Viviendo a medias no vas a lograr vivir a plenitud, los miedos que hay en ti de sentir tus propias emociones están minando todo el potencial que tienes para crear y manifestar todo lo que sientas manifestar, pero te has dedicado a vivir a medias, miedo hasta sentir tus propios miedos, miedo de sentir el amor, la alegría, la pasión, las tristezas, el placer, la excitación, la inspiración, que no te permites vivirlo y eso te limita a expresarte a ser quien eres y a dar lo mejor de ti a vivir una vida a plenitud. Sé que no te enseñaron a vivir tus emociones, o no aprendiste como fluir con ellas que te has dejado llevar por lo que la sociedad, la cultura, tu familia, tus padres te enseñaron y aprendiste a reprimirlas y ahora no sabes qué hacer con ellas cuando las sientes y quieres taparlas y esto hace que se cree en ti como un volcán a punto de estallar que a la única que haces daño es a ti misma.

Cuando sientas algo déjalo estar vívelo siéntelo, ese es el motor de la vida, las emociones, lo que sientas ya sea odio temor, rencor resentimiento, rabia, siéntelo y déjalo estar no dejes que lo que te enseñaron limite tu potencial y el poder de creación, aunque sean emociones no entendidas o comprendidas por ti, aunque pienses que son malas, tienen su razón de ser y de estar.
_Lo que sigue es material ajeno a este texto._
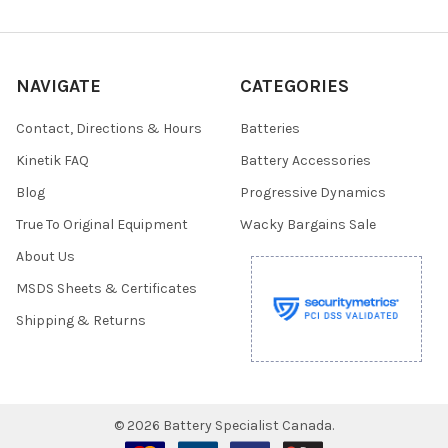
NAVIGATE
CATEGORIES
Contact, Directions & Hours
Batteries
Kinetik FAQ
Battery Accessories
Blog
Progressive Dynamics
True To Original Equipment
Wacky Bargains Sale
About Us
MSDS Sheets & Certificates
Shipping & Returns
©
2026
Battery Specialist Canada.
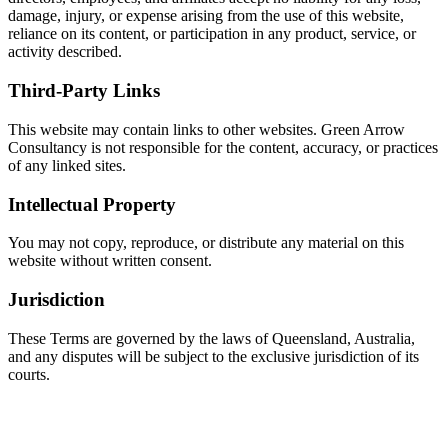
damage, injury, or expense arising from the use of this website,
reliance on its content, or participation in any product, service, or
activity described.
Third-Party Links
This website may contain links to other websites. Green Arrow
Consultancy is not responsible for the content, accuracy, or practices
of any linked sites.
Intellectual Property
You may not copy, reproduce, or distribute any material on this
website without written consent.
Jurisdiction
These Terms are governed by the laws of Queensland, Australia,
and any disputes will be subject to the exclusive jurisdiction of its
courts.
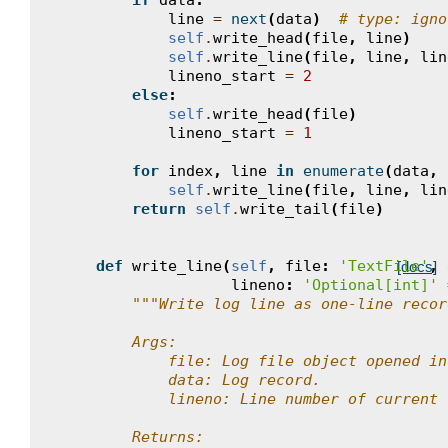
if
data
:
line
=
next
(
data
)
# type: igno
self
.
write_head
(
file
,
line
)
self
.
write_line
(
file
,
line
,
lin
lineno_start
=
2
else
:
self
.
write_head
(
file
)
lineno_start
=
1
for
index
,
line
in
enumerate
(
data
,
self
.
write_line
(
file
,
line
,
lin
return
self
.
write_tail
(
file
)
def
write_line
(
self
,
file
:
'TextFile'
,
[docs]
lineno
:
'Optional[int]'
"""Write log line as one-line recor
        Args:
            file: Log file object opened in
            data: Log record.
            lineno: Line number of current 
        Returns:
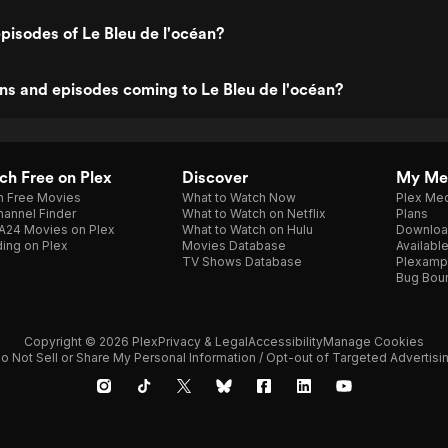
pisodes of Le Bleu de l'océan?
s and episodes coming to Le Bleu de l'océan?
h Free on Plex
Discover
My Me
h Free Movies
What to Watch Now
Plex Med
annel Finder
What to Watch on Netflix
Plans
A24 Movies on Plex
What to Watch on Hulu
Downloa
ing on Plex
Movies Database
Availabl
TV Shows Database
Plexamp
Bug Bou
Copyright © 2026 Plex
Privacy & Legal
Accessibility
Manage Cookies
o Not Sell or Share My Personal Information / Opt-out of Targeted Advertisi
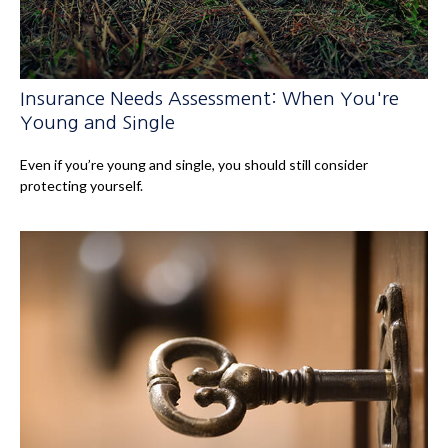
Insurance Needs Assessment: When You're
Young and Single
Even if you’re young and single, you should still consider
protecting yourself.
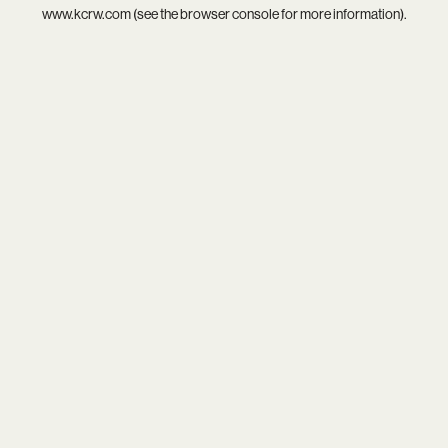
www.kcrw.com
(see the
browser console
for more information).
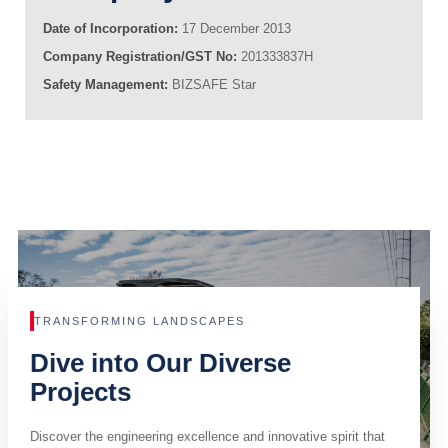
Date of Incorporation:
17 December 2013
Company Registration/GST No:
201333837H
Safety Management:
BIZSAFE Star
TRANSFORMING LANDSCAPES
Dive into Our Diverse
Projects
Discover the engineering excellence and innovative spirit that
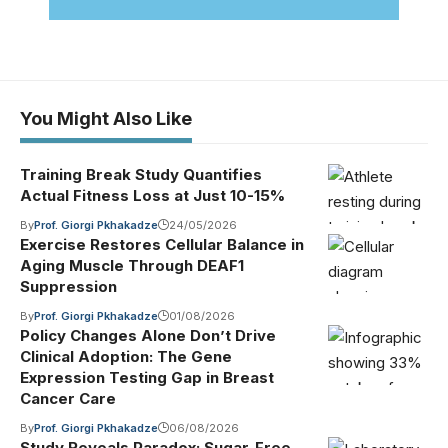
You Might Also Like
Training Break Study Quantifies
Actual Fitness Loss at Just 10-15%
By
Prof. Giorgi Pkhakadze
24/05/2026
Exercise Restores Cellular Balance in
Aging Muscle Through DEAF1
Suppression
By
Prof. Giorgi Pkhakadze
01/08/2026
Policy Changes Alone Don’t Drive
Clinical Adoption: The Gene
Expression Testing Gap in Breast
Cancer Care
By
Prof. Giorgi Pkhakadze
06/08/2026
Study Reveals Paradox: Sugar-Free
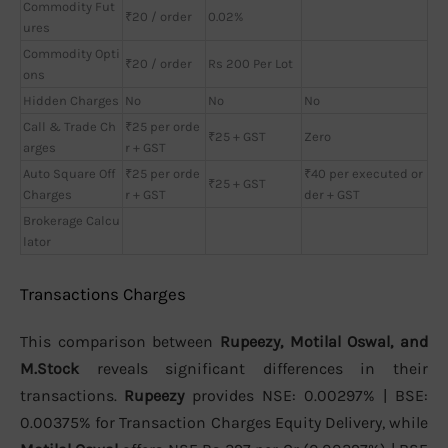
Commodity Fut
₹20 / order
0.02%
ures
Commodity Opti
₹20 / order
Rs 200 Per Lot
ons
Hidden Charges
No
No
No
Call & Trade Ch
₹25 per orde
₹25 + GST
Zero
arges
r + GST
Auto Square Off
₹25 per orde
₹40 per executed or
₹25 + GST
Charges
r + GST
der + GST
Brokerage Calcu
lator
Transactions Charges
This comparison between
Rupeezy, Motilal Oswal, and
M.Stock
reveals significant differences in their
transactions.
Rupeezy
provides NSE: 0.00297% | BSE:
0.00375% for Transaction Charges Equity Delivery, while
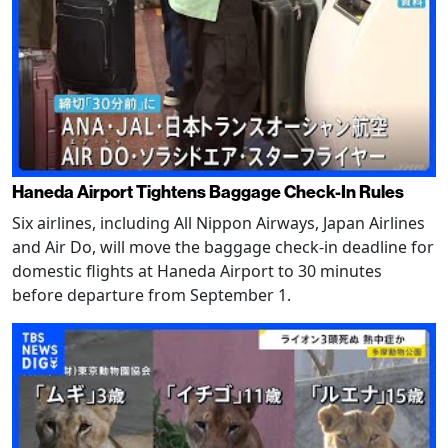
Haneda Airport Tightens Baggage Check-In Rules
Six airlines, including All Nippon Airways, Japan Airlines
and Air Do, will move the baggage check-in deadline for
domestic flights at Haneda Airport to 30 minutes
before departure from September 1.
Vives en un plano donde todo es posible así sea luz y oscuridad, es parte de quien eres amalo, acéptalo, eres un canal por donde fluyen las emociones independientemente del juicio que le hayas dado, en la medida que la aceptes y las ames todas completamente, te estás amando a ti misma y al ser que eres, no a medias, esto te va a permitir vivir a plenitud y comprender quién eres en realidad. De esa manera podrás entender y comprender los actos de las personas que te rodean y tus relaciones, vívelas a plenitud siéntelas cuando surjan pero no las juzgues porque te estarías juzgando a ti misma, de allí radica el amor incondicional de Dios, el universo.

Solo déjate sentir las emociones y ellas pasarán, si las reprimes es cómo manejar un carro sin gasolina, no se mueve, se estanca, aunque las sientas incómodas ya pasaran lo veras y no solo con las incómodas también con el placer y la alegría, permítete sentirlas a su máxima expresión, pareciera que tuvieras caballos desbocados y tratas de controlarlos déjalos libres y veras como se siente. Y está consciente de lo que estás sintiendo sin hacerte daño a ti o a otros.